◆ **Problem to solve**: Images in the data are to be skipped, while every line is restated exactly as written.

◆ **Supplied data**:
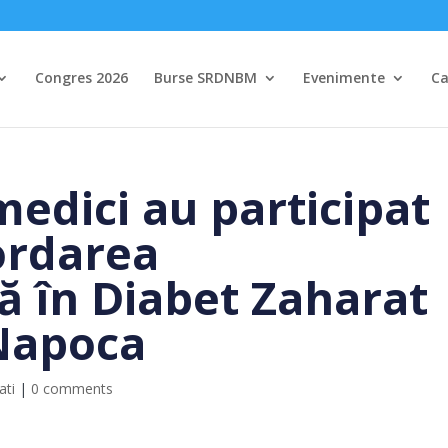
Congres 2026
Burse SRDNBM
Evenimente
Ca
medici au participat
ordarea
lă în Diabet Zaharat
 Napoca
ati
|
0 comments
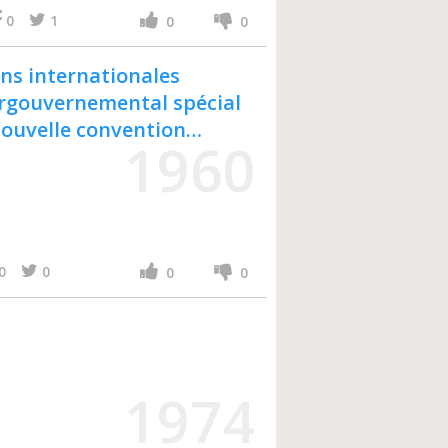
0
1
0
0
ns internationales
ergouvernemental spécial
nouvelle convention
1960
s internationaux de
28 mai - 7 juin 1958
0
0
0
0
1974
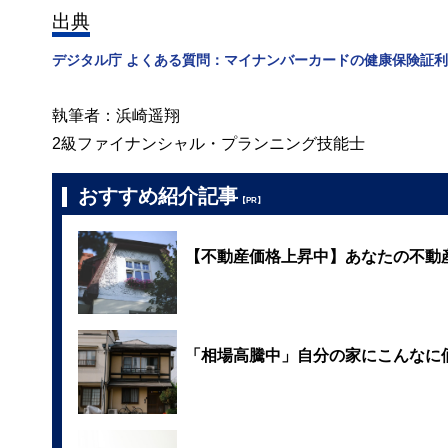
出典
デジタル庁 よくある質問：マイナンバーカードの健康保険証
執筆者：浜崎遥翔
2級ファイナンシャル・プランニング技能士
おすすめ紹介記事
【PR】
【不動産価格上昇中】あなたの不動
「相場高騰中」自分の家にこんなに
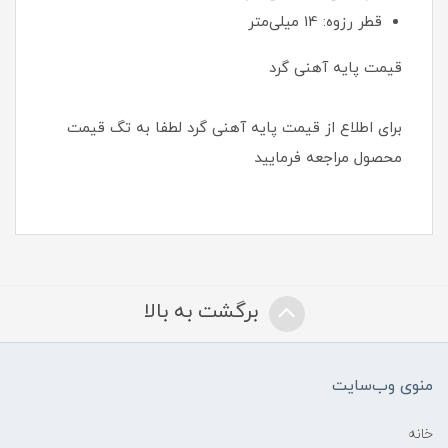
قطر رزوه: 14 میلی‌متر
قیمت پایه آهنی گرد
برای اطلاع از قیمت پایه آهنی گرد لطفا به تگ قیمت
محصول مراجعه فرمایید
برگشت به بالا
منوی وب‌سایت
خانه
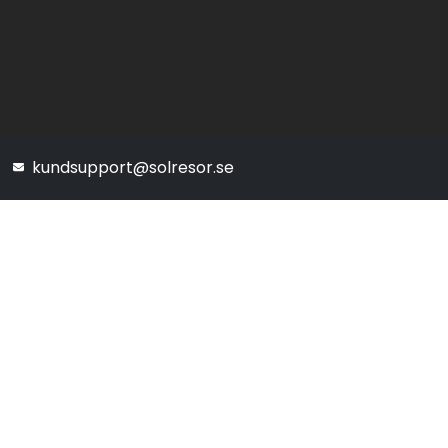
kundsupport@solresor.se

◆ **Output below**:
Congres 2026
Burse SRDNBM
Evenimente
Ca
medici au participat
ordarea
lă în Diabet Zaharat
 Napoca
ati
|
0 comments
0
1
0
0
ns internationales
ergouvernemental spécial
nouvelle convention
1960
s internationaux de
28 mai - 7 juin 1958
0
0
0
0
1974
出典
デジタル庁 よくある質問：マイナンバーカードの健康保険証
執筆者：浜崎遥翔
2級ファイナンシャル・プランニング技能士
おすすめ紹介記事
【PR】
【不動産価格上昇中】あなたの不動
「相場高騰中」自分の家にこんなに
قطر رزوه: 14 میلی‌متر
قیمت پایه آهنی گرد
برای اطلاع از قیمت پایه آهنی گرد لطفا به تگ قیمت
محصول مراجعه فرمایید
برگشت به بالا
منوی وب‌سایت
خانه
kundsupport@solresor.se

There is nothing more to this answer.